Le visiteur, qui aura cinq ans l’automne prochain, a été créé dans l’intention expresse de produire sur l’architecture, l’urbanisme et le paysage une réflexion critique fondée sur la visite, c’est à dire sur l’expérience active des situations construites. Une visite est un exercice d’attention appliqué à rendre compte d’un moment du monde, et à en produire une idée. C’est une réflexion située. « No ideas but in things », écrivait le poète William-Carlos Williams, « only the local is universal ». Le visiteur fait sienne cette profession de foi.

Les quatre textes qui ouvrent ce numéro, eux, la mettent en pratique.

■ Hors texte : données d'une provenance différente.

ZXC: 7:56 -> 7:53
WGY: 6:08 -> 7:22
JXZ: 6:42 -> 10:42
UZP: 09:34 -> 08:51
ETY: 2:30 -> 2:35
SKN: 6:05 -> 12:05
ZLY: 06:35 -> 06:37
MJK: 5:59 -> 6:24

Centrés sur des réalisations et sur des lieux précis, tous développent des arguments que leurs auteurs sont allés construire ou éprouver « à pied d’œuvre ». Le premier est consacré aux deux écoles d’art et d’architecture que Bernard Tschumi a récemment livrées en France. La notoriété et les talents de propagandiste de cet architecte, joints au caractère prestigieux de deux commandes culturelles a priori « intéressantes », ont rendu ces bâtiments célèbres avant même d’être construits. Françoise Fromonot et David Leclerc sont donc allés examiner dans quelle mesure ces réalisations brillantes éclairent concrètement les situations qui les ont motivées et le discours qui les porte. Leur visite intéressera tous ceux qui pensent qu’une aventure architecturale ne se mesure pas seulement à la sophistication des intrigues théoriques qu’elle choisit d’explorer, mais aussi à ses conséquences tangibles. Peut-être le ton et l’argument paraîtront-ils excessivement nets à un public que les ellipses habituelles de la critique ont rendus hypersensible au plus inaudible des sous-entendus. Cette netteté ne procède pas de la conviction que la visite serait ipso-facto « objective » mais, au contraire, d’un effort pour faire en sorte que ce qui est discutable par nature soit effectivement discuté.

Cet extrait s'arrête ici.